Exercise prompt
Please restate the data word for word.

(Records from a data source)

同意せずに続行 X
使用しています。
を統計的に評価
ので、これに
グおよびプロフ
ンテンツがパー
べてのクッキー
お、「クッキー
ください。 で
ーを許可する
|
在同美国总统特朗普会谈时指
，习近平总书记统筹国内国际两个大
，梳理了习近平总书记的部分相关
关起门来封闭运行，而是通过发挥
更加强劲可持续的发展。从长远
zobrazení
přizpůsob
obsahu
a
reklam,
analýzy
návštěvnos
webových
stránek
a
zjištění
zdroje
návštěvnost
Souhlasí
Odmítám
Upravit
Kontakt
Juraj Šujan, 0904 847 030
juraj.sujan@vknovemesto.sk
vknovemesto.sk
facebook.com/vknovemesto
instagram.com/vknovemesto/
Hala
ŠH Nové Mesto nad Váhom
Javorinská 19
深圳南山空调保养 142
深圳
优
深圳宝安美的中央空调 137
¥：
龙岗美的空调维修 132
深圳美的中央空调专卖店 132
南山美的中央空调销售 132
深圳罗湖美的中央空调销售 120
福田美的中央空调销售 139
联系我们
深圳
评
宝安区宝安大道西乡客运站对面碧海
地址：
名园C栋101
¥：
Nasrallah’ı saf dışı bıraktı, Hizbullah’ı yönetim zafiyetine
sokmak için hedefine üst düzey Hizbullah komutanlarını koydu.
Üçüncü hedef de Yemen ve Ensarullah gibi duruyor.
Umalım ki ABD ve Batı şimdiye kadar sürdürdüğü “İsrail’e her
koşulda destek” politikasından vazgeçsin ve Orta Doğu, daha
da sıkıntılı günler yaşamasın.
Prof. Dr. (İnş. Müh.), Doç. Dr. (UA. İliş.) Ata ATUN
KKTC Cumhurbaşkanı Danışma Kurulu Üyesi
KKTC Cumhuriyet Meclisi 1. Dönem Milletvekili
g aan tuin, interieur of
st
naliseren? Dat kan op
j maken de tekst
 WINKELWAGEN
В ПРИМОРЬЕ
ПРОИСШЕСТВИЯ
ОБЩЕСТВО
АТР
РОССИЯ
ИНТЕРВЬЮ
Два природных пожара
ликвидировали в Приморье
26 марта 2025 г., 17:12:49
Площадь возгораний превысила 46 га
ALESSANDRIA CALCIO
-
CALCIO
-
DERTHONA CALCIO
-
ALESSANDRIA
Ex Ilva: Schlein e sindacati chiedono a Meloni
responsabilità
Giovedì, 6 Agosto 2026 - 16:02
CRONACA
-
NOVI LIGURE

Exercise result
同意せずに続行 X
使用しています。
を統計的に評価
ので、これに
グおよびプロフ
ンテンツがパー
べてのクッキー
お、「クッキー
ください。 で
ーを許可する
|
在同美国总统特朗普会谈时指
，习近平总书记统筹国内国际两个大
，梳理了习近平总书记的部分相关
关起门来封闭运行，而是通过发挥
更加强劲可持续的发展。从长远
zobrazení
přizpůsob
obsahu
a
reklam,
analýzy
návštěvnos
webových
stránek
a
zjištění
zdroje
návštěvnost
Souhlasí
Odmítám
Upravit
Kontakt
Juraj Šujan, 0904 847 030
juraj.sujan@vknovemesto.sk
vknovemesto.sk
facebook.com/vknovemesto
instagram.com/vknovemesto/
Hala
ŠH Nové Mesto nad Váhom
Javorinská 19
深圳南山空调保养 142
深圳
优
深圳宝安美的中央空调 137
¥：
龙岗美的空调维修 132
深圳美的中央空调专卖店 132
南山美的中央空调销售 132
深圳罗湖美的中央空调销售 120
福田美的中央空调销售 139
联系我们
深圳
评
宝安区宝安大道西乡客运站对面碧海
地址：
名园C栋101
¥：
Nasrallah’ı saf dışı bıraktı, Hizbullah’ı yönetim zafiyetine
sokmak için hedefine üst düzey Hizbullah komutanlarını koydu.
Üçüncü hedef de Yemen ve Ensarullah gibi duruyor.
Umalım ki ABD ve Batı şimdiye kadar sürdürdüğü “İsrail’e her
koşulda destek” politikasından vazgeçsin ve Orta Doğu, daha
da sıkıntılı günler yaşamasın.
Prof. Dr. (İnş. Müh.), Doç. Dr. (UA. İliş.) Ata ATUN
KKTC Cumhurbaşkanı Danışma Kurulu Üyesi
KKTC Cumhuriyet Meclisi 1. Dönem Milletvekili
g aan tuin, interieur of
st
naliseren? Dat kan op
j maken de tekst
 WINKELWAGEN
В ПРИМОРЬЕ
ПРОИСШЕСТВИЯ
ОБЩЕСТВО
АТР
РОССИЯ
ИНТЕРВЬЮ
Два природных пожара
ликвидировали в Приморье
26 марта 2025 г., 17:12:49
Площадь возгораний превысила 46 га
ALESSANDRIA CALCIO
-
CALCIO
-
DERTHONA CALCIO
-
ALESSANDRIA
Ex Ilva: Schlein e sindacati chiedono a Meloni
responsabilità
Giovedì, 6 Agosto 2026 - 16:02
CRONACA
-
NOVI LIGURE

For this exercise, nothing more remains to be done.